You would also have active defenses, in terms of PAC-3. The PAC-3 missile was specifically designed for the slower missile-delivery systems. Any other delivery systems, aircraft, whatever, you'd work air defenses very hard to ensure they wouldn't be a factor. Then you'd try to-and, again, I don't want to tread too far into the operational details make sure that you don't have a single point of failure. You would take steps to plan ahead so you could work around these issues.

There is no doubt-and I don't want to paint too rosy a picture here that weapons of mass destruction would be a horrible thing to have on the battlefield. They could panic a civilian population for sure, which would cause you problems alone. It would slow down the fight. It can cause us problems in logistics, as you mentioned. So, at least in this hearing, if we were asked to do that, we would plan for worst-case and then we would plan around that.

Senator REED. My time is expired, and I don't require a response, but I would assume there is significant collateral damage to the civilian populations and others if these weapons are deployed, and I assume that's correct.

General MYERS. Well, it depends on how they're employed. But, like I said, one of the things you'd worry about is panic among the civilian population and then you'd have to try to mitigate that some way, and it certainly would be a planning factor.

Senator REED. Thank you.

Chairman LEVIN. Thank you, Senator Reed.

Senator Roberts.

Senator ROBERTS. Well, thank you, Mr. Chairman.
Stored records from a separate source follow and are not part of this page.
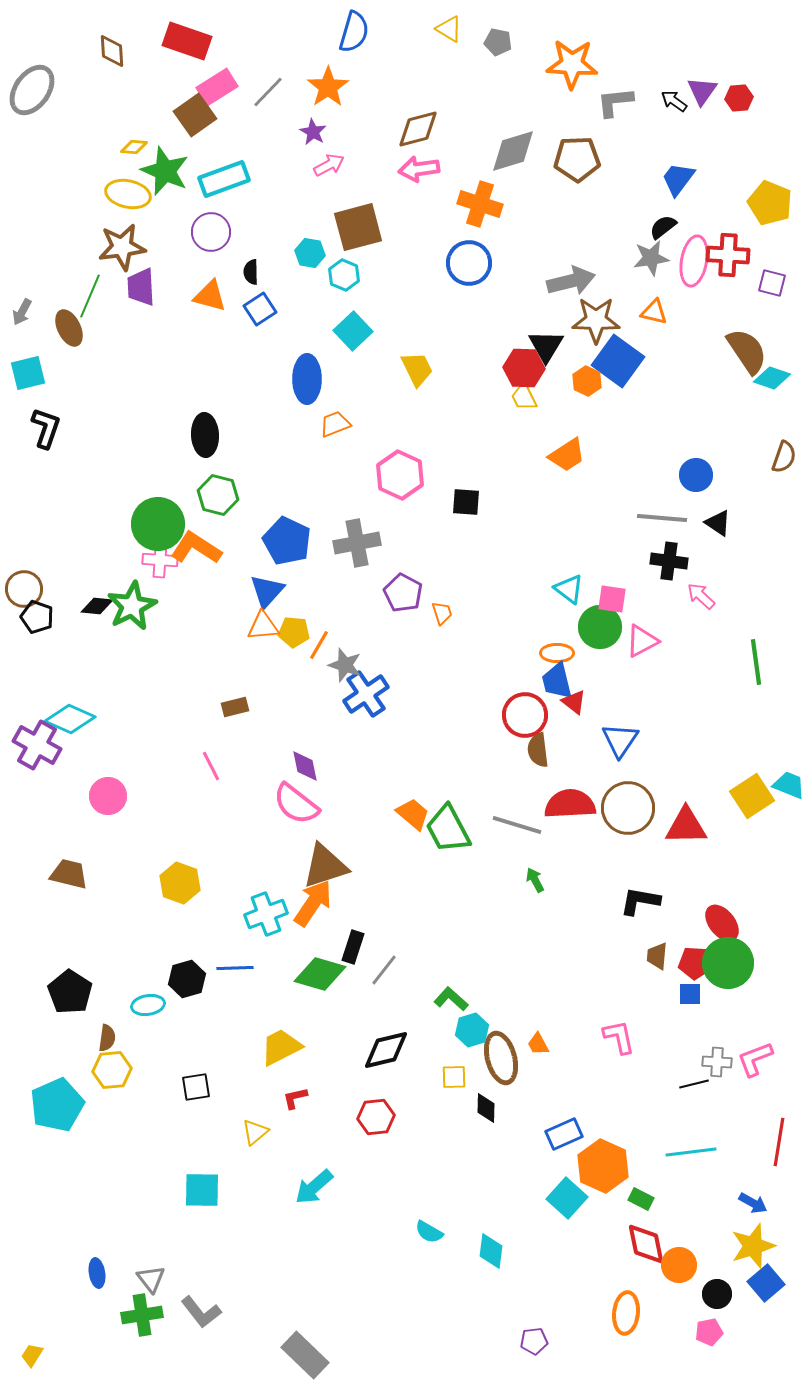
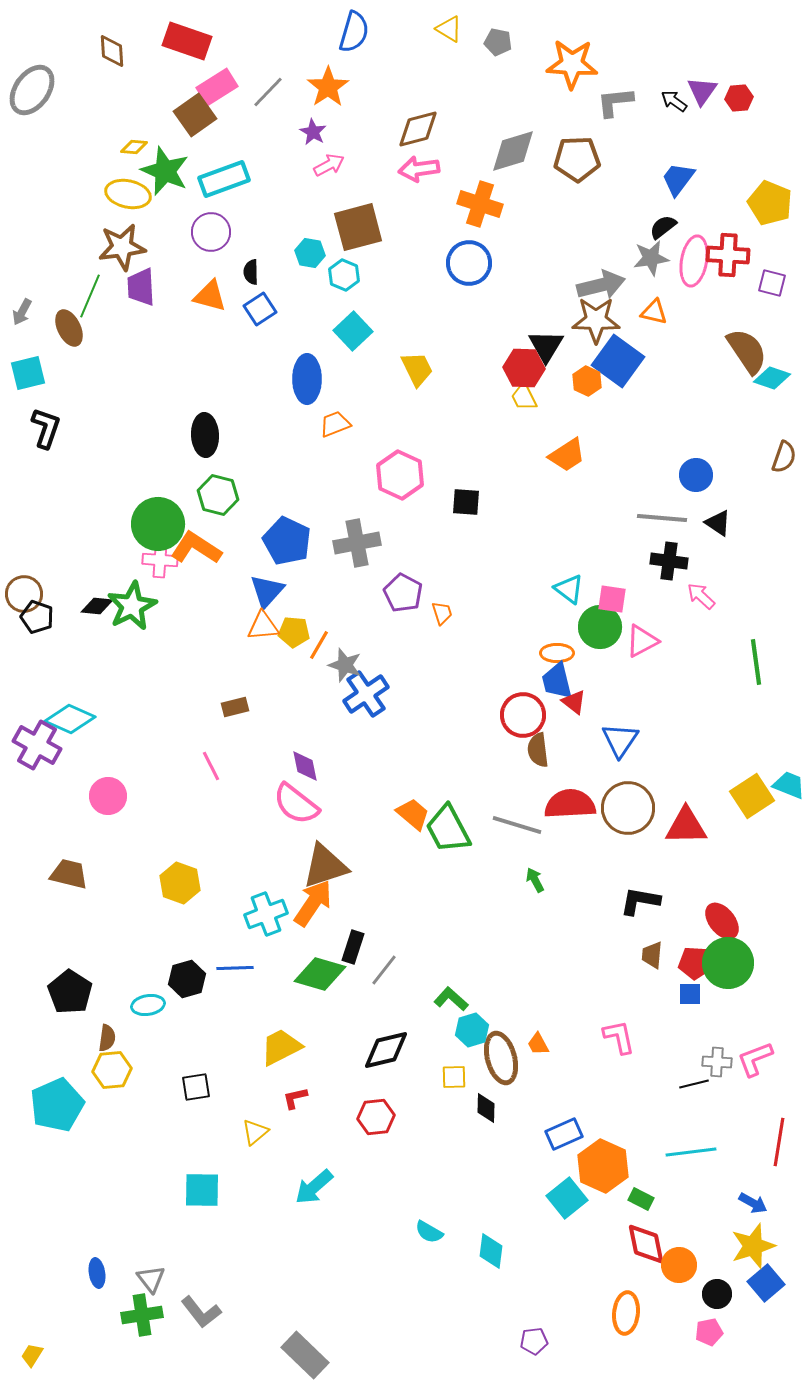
gray arrow at (571, 281): moved 30 px right, 4 px down
brown circle at (24, 589): moved 5 px down
red circle at (525, 715): moved 2 px left
red ellipse at (722, 923): moved 2 px up
brown trapezoid at (657, 956): moved 5 px left, 1 px up
cyan square at (567, 1198): rotated 9 degrees clockwise
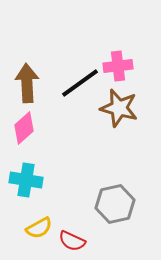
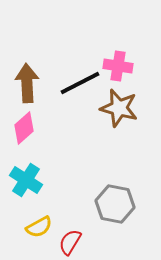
pink cross: rotated 16 degrees clockwise
black line: rotated 9 degrees clockwise
cyan cross: rotated 24 degrees clockwise
gray hexagon: rotated 24 degrees clockwise
yellow semicircle: moved 1 px up
red semicircle: moved 2 px left, 1 px down; rotated 96 degrees clockwise
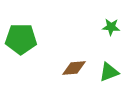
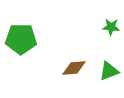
green triangle: moved 1 px up
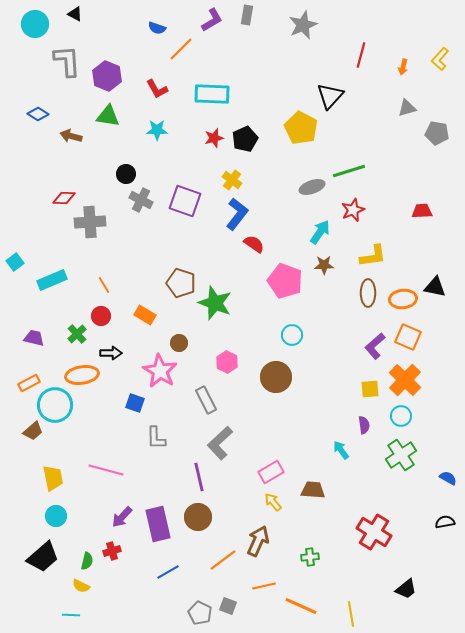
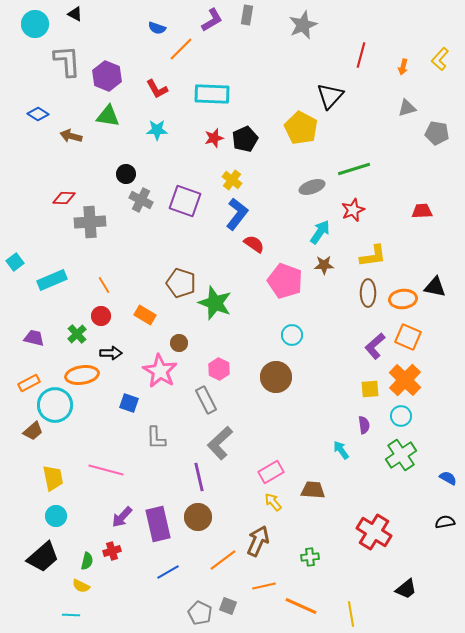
green line at (349, 171): moved 5 px right, 2 px up
pink hexagon at (227, 362): moved 8 px left, 7 px down
blue square at (135, 403): moved 6 px left
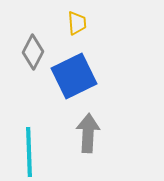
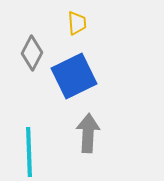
gray diamond: moved 1 px left, 1 px down
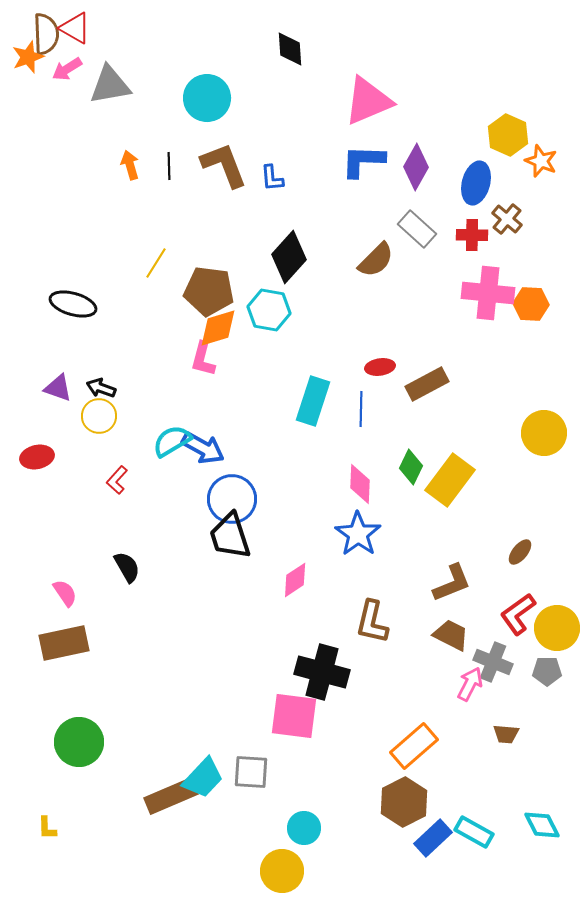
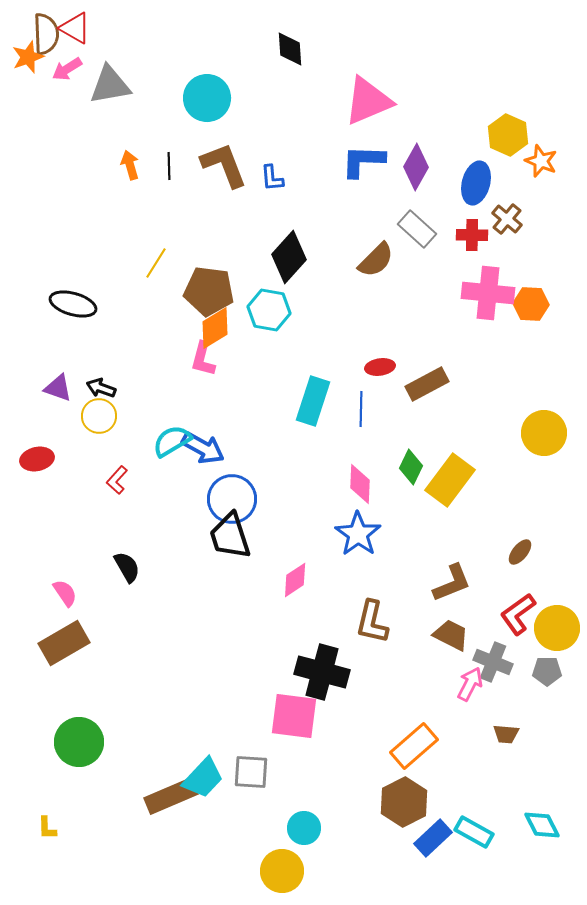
orange diamond at (218, 328): moved 3 px left; rotated 15 degrees counterclockwise
red ellipse at (37, 457): moved 2 px down
brown rectangle at (64, 643): rotated 18 degrees counterclockwise
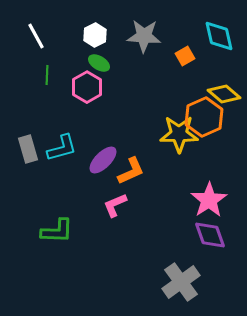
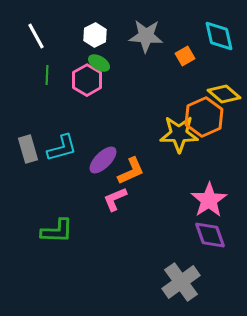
gray star: moved 2 px right
pink hexagon: moved 7 px up
pink L-shape: moved 6 px up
I would ask the Chairman if it is his wish that the Intelligence Committee, which is meeting as we speak, and in the midst of the ongoing September 11 investigation and in the midst of being investigated by itself by the FBI, have a hearing on a recent magazine article about something that happened, allegedly, 20 years ago in regards to the U.S. supplying materials to Iraq in reference to their capability with weapons of mass destruction.

We might also ask them to have additional questions in regards to the Oil for Food Program, which Saddam has used billions, I think, to build up his weapons of mass destruction, sanctions violations on the part of the French and the Russians and, for that matter, China, which has also aided and abetted that ability. I would hope that that hearing would include that as well as speculation on something that happened 20 years ago.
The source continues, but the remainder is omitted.